GRIBJAYA
Ekbis

Sengketa Lahan Elit Pondok Indah, GRIB Jaya Picu Kekhawatiran Iklim Investasi

Channel9.id, Jakarta – Polemik kepemilikan lahan di kawasan elit Pondok Indah kembali mencuri perhatian publik setelah aksi unjuk rasa organisasi masyarakat (ormas) GRIB Jaya pada Rabu (6/8/2025) di area Golf Pondok Indah, Jakarta Selatan. Aksi tersebut mengatasnamakan ahli waris yang mengklaim kepemilikan atas tanah seluas 9,74 hektare di kawasan tersebut.

PT Metropolitan Kentjana Tbk. (MKPI) selaku pengelola kawasan Pondok Indah menegaskan bahwa seluruh proses perolehan lahan telah dilakukan sesuai prosedur hukum yang berlaku sejak 1973 melalui kerja sama dengan Pemda DKI Jakarta. Menurut GM Legal Department MKPI, Hery Sulistyono, pihaknya telah memenangkan serangkaian gugatan di berbagai tingkat pengadilan, termasuk empat putusan PTUN, satu putusan pidana, dan dua putusan perdata.

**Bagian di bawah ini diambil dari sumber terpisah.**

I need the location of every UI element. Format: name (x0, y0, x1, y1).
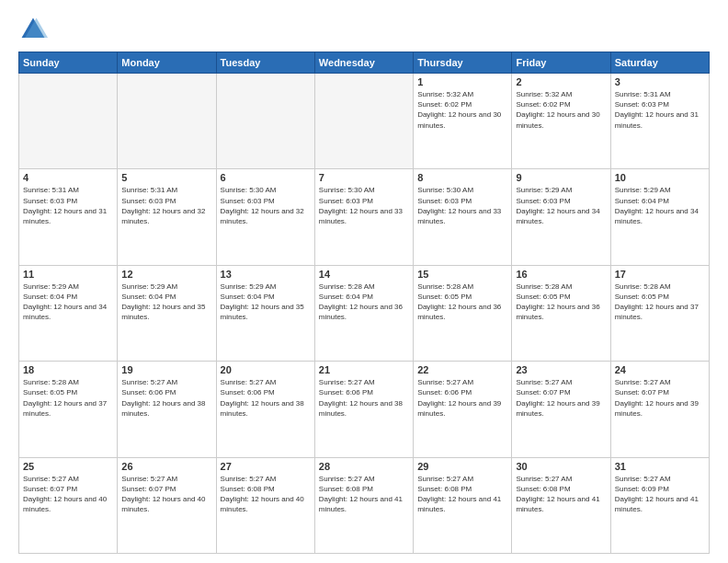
day-number: 28 (319, 461, 409, 472)
day-info: Sunrise: 5:27 AMSunset: 6:06 PMDaylight:… (417, 377, 507, 419)
day-number: 5 (121, 172, 211, 183)
day-info: Sunrise: 5:29 AMSunset: 6:03 PMDaylight:… (516, 185, 606, 226)
day-cell (19, 74, 118, 169)
day-number: 17 (615, 269, 705, 280)
day-number: 7 (319, 172, 409, 183)
day-info: Sunrise: 5:27 AMSunset: 6:07 PMDaylight:… (23, 474, 113, 515)
day-info: Sunrise: 5:27 AMSunset: 6:06 PMDaylight:… (221, 377, 311, 419)
day-number: 27 (221, 461, 311, 472)
day-cell: 6Sunrise: 5:30 AMSunset: 6:03 PMDaylight… (216, 169, 314, 265)
day-cell: 25Sunrise: 5:27 AMSunset: 6:07 PMDayligh… (19, 457, 118, 553)
day-cell: 26Sunrise: 5:27 AMSunset: 6:07 PMDayligh… (118, 457, 216, 553)
calendar: SundayMondayTuesdayWednesdayThursdayFrid… (18, 52, 710, 554)
day-number: 25 (23, 461, 113, 472)
week-row-5: 25Sunrise: 5:27 AMSunset: 6:07 PMDayligh… (19, 457, 710, 553)
day-number: 21 (319, 364, 409, 375)
week-row-3: 11Sunrise: 5:29 AMSunset: 6:04 PMDayligh… (19, 265, 710, 361)
day-info: Sunrise: 5:30 AMSunset: 6:03 PMDaylight:… (417, 185, 507, 226)
day-info: Sunrise: 5:29 AMSunset: 6:04 PMDaylight:… (23, 282, 113, 323)
day-info: Sunrise: 5:31 AMSunset: 6:03 PMDaylight:… (121, 185, 211, 226)
day-number: 1 (417, 76, 507, 87)
day-cell: 19Sunrise: 5:27 AMSunset: 6:06 PMDayligh… (118, 362, 216, 457)
day-header-sunday: Sunday (19, 52, 118, 74)
day-number: 20 (221, 364, 311, 375)
day-cell (314, 74, 413, 169)
day-info: Sunrise: 5:28 AMSunset: 6:04 PMDaylight:… (319, 282, 409, 323)
day-cell: 22Sunrise: 5:27 AMSunset: 6:06 PMDayligh… (414, 362, 512, 457)
day-cell: 30Sunrise: 5:27 AMSunset: 6:08 PMDayligh… (512, 457, 610, 553)
day-info: Sunrise: 5:30 AMSunset: 6:03 PMDaylight:… (221, 185, 311, 226)
day-header-monday: Monday (118, 52, 216, 74)
day-cell: 28Sunrise: 5:27 AMSunset: 6:08 PMDayligh… (314, 457, 413, 553)
day-info: Sunrise: 5:28 AMSunset: 6:05 PMDaylight:… (615, 282, 705, 323)
calendar-header: SundayMondayTuesdayWednesdayThursdayFrid… (19, 52, 710, 74)
day-number: 16 (516, 269, 606, 280)
day-header-saturday: Saturday (610, 52, 709, 74)
day-info: Sunrise: 5:28 AMSunset: 6:05 PMDaylight:… (417, 282, 507, 323)
day-number: 3 (615, 76, 705, 87)
day-info: Sunrise: 5:27 AMSunset: 6:07 PMDaylight:… (615, 377, 705, 419)
day-number: 11 (23, 269, 113, 280)
day-number: 31 (615, 461, 705, 472)
day-info: Sunrise: 5:27 AMSunset: 6:08 PMDaylight:… (319, 474, 409, 515)
day-cell: 15Sunrise: 5:28 AMSunset: 6:05 PMDayligh… (414, 265, 512, 361)
day-cell: 9Sunrise: 5:29 AMSunset: 6:03 PMDaylight… (512, 169, 610, 265)
day-cell: 18Sunrise: 5:28 AMSunset: 6:05 PMDayligh… (19, 362, 118, 457)
day-number: 13 (221, 269, 311, 280)
day-cell: 29Sunrise: 5:27 AMSunset: 6:08 PMDayligh… (414, 457, 512, 553)
day-cell: 12Sunrise: 5:29 AMSunset: 6:04 PMDayligh… (118, 265, 216, 361)
day-info: Sunrise: 5:28 AMSunset: 6:05 PMDaylight:… (516, 282, 606, 323)
day-cell: 17Sunrise: 5:28 AMSunset: 6:05 PMDayligh… (610, 265, 709, 361)
page: SundayMondayTuesdayWednesdayThursdayFrid… (0, 0, 728, 563)
day-number: 26 (121, 461, 211, 472)
day-info: Sunrise: 5:32 AMSunset: 6:02 PMDaylight:… (516, 89, 606, 131)
day-number: 8 (417, 172, 507, 183)
day-number: 12 (121, 269, 211, 280)
day-number: 23 (516, 364, 606, 375)
day-info: Sunrise: 5:29 AMSunset: 6:04 PMDaylight:… (221, 282, 311, 323)
day-header-tuesday: Tuesday (216, 52, 314, 74)
day-cell: 8Sunrise: 5:30 AMSunset: 6:03 PMDaylight… (414, 169, 512, 265)
day-number: 15 (417, 269, 507, 280)
day-cell: 31Sunrise: 5:27 AMSunset: 6:09 PMDayligh… (610, 457, 709, 553)
day-header-friday: Friday (512, 52, 610, 74)
day-number: 2 (516, 76, 606, 87)
header-row: SundayMondayTuesdayWednesdayThursdayFrid… (19, 52, 710, 74)
day-cell: 21Sunrise: 5:27 AMSunset: 6:06 PMDayligh… (314, 362, 413, 457)
day-info: Sunrise: 5:27 AMSunset: 6:06 PMDaylight:… (121, 377, 211, 419)
day-info: Sunrise: 5:28 AMSunset: 6:05 PMDaylight:… (23, 377, 113, 419)
day-cell: 7Sunrise: 5:30 AMSunset: 6:03 PMDaylight… (314, 169, 413, 265)
day-number: 14 (319, 269, 409, 280)
day-number: 18 (23, 364, 113, 375)
day-info: Sunrise: 5:27 AMSunset: 6:07 PMDaylight:… (516, 377, 606, 419)
day-info: Sunrise: 5:27 AMSunset: 6:08 PMDaylight:… (417, 474, 507, 515)
day-cell: 27Sunrise: 5:27 AMSunset: 6:08 PMDayligh… (216, 457, 314, 553)
week-row-4: 18Sunrise: 5:28 AMSunset: 6:05 PMDayligh… (19, 362, 710, 457)
logo (18, 15, 51, 44)
day-number: 6 (221, 172, 311, 183)
day-info: Sunrise: 5:31 AMSunset: 6:03 PMDaylight:… (23, 185, 113, 226)
day-cell: 3Sunrise: 5:31 AMSunset: 6:03 PMDaylight… (610, 74, 709, 169)
day-header-wednesday: Wednesday (314, 52, 413, 74)
day-cell: 23Sunrise: 5:27 AMSunset: 6:07 PMDayligh… (512, 362, 610, 457)
header (18, 15, 710, 44)
day-info: Sunrise: 5:27 AMSunset: 6:06 PMDaylight:… (319, 377, 409, 419)
logo-icon (18, 15, 48, 44)
day-cell: 13Sunrise: 5:29 AMSunset: 6:04 PMDayligh… (216, 265, 314, 361)
day-cell: 24Sunrise: 5:27 AMSunset: 6:07 PMDayligh… (610, 362, 709, 457)
calendar-body: 1Sunrise: 5:32 AMSunset: 6:02 PMDaylight… (19, 74, 710, 554)
day-number: 24 (615, 364, 705, 375)
day-cell: 1Sunrise: 5:32 AMSunset: 6:02 PMDaylight… (414, 74, 512, 169)
day-cell (118, 74, 216, 169)
day-header-thursday: Thursday (414, 52, 512, 74)
day-info: Sunrise: 5:29 AMSunset: 6:04 PMDaylight:… (121, 282, 211, 323)
day-info: Sunrise: 5:27 AMSunset: 6:09 PMDaylight:… (615, 474, 705, 515)
day-info: Sunrise: 5:27 AMSunset: 6:08 PMDaylight:… (516, 474, 606, 515)
day-cell: 14Sunrise: 5:28 AMSunset: 6:04 PMDayligh… (314, 265, 413, 361)
week-row-2: 4Sunrise: 5:31 AMSunset: 6:03 PMDaylight… (19, 169, 710, 265)
day-number: 4 (23, 172, 113, 183)
day-info: Sunrise: 5:31 AMSunset: 6:03 PMDaylight:… (615, 89, 705, 131)
day-number: 10 (615, 172, 705, 183)
day-number: 9 (516, 172, 606, 183)
day-cell: 2Sunrise: 5:32 AMSunset: 6:02 PMDaylight… (512, 74, 610, 169)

Selain itu, terdapat surat perintah penghentian penyidikan (SP3) dari Polda Metro Jaya serta pernyataan dari Kejaksaan Tinggi dan Kejaksaan Agung yang memperkuat legalitas kepemilikan MKPI atas lahan tersebut. “Gangguan ini terus berulang hampir setiap ada pergantian pejabat. Kami berharap ke depan kepastian hukum benar-benar terjamin,” ujarnya.

Dewan Pengurus Pusat Real Estat Indonesia (DPP REI) menilai kasus ini sebagai peringatan serius bagi dunia usaha properti. Kepala Badan Advokasi & Perlindungan Anggota DPP REI, Adri Istambul Lingga Gayo, menyayangkan adanya tekanan dari kelompok masyarakat yang berpotensi mengganggu ketertiban umum dan keberlangsungan bisnis. Menurutnya, praktik seperti ini dapat merusak iklim investasi nasional, khususnya di sektor properti yang membutuhkan kepastian hukum jangka panjang.

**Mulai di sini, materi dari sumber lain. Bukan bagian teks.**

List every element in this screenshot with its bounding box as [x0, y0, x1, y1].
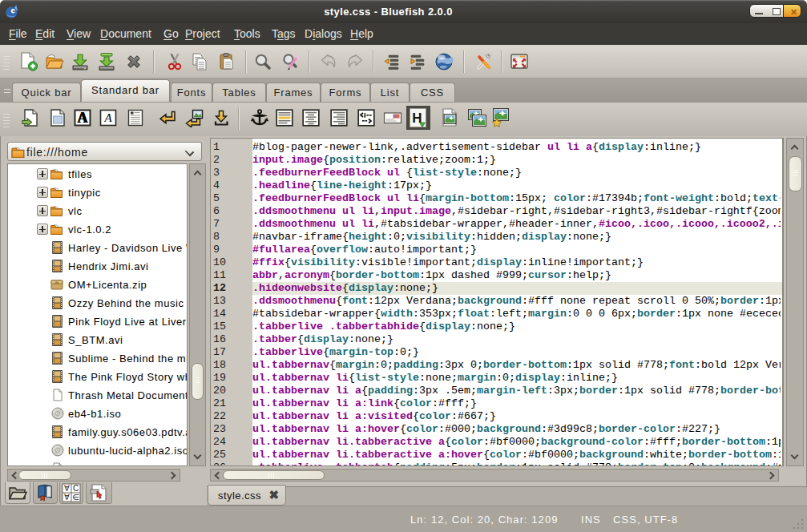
svg-text:∈: ∈ — [72, 493, 79, 502]
svg-text:C: C — [73, 484, 79, 493]
svg-text:A: A — [78, 110, 88, 126]
svg-text:A: A — [103, 111, 112, 124]
svg-text:∀: ∀ — [64, 484, 70, 493]
svg-text:∀: ∀ — [64, 493, 70, 502]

Di sisi lain, Lembaga Pembela Hukum GRIB Jaya dalam surat resminya mengklaim bahwa MKPI telah kalah dalam putusan peninjauan kembali Mahkamah Agung RI No. 55/PK/TUN/2003 dan menyatakan akan melakukan penguasaan fisik lahan yang mereka klaim sebagai milik ahli waris.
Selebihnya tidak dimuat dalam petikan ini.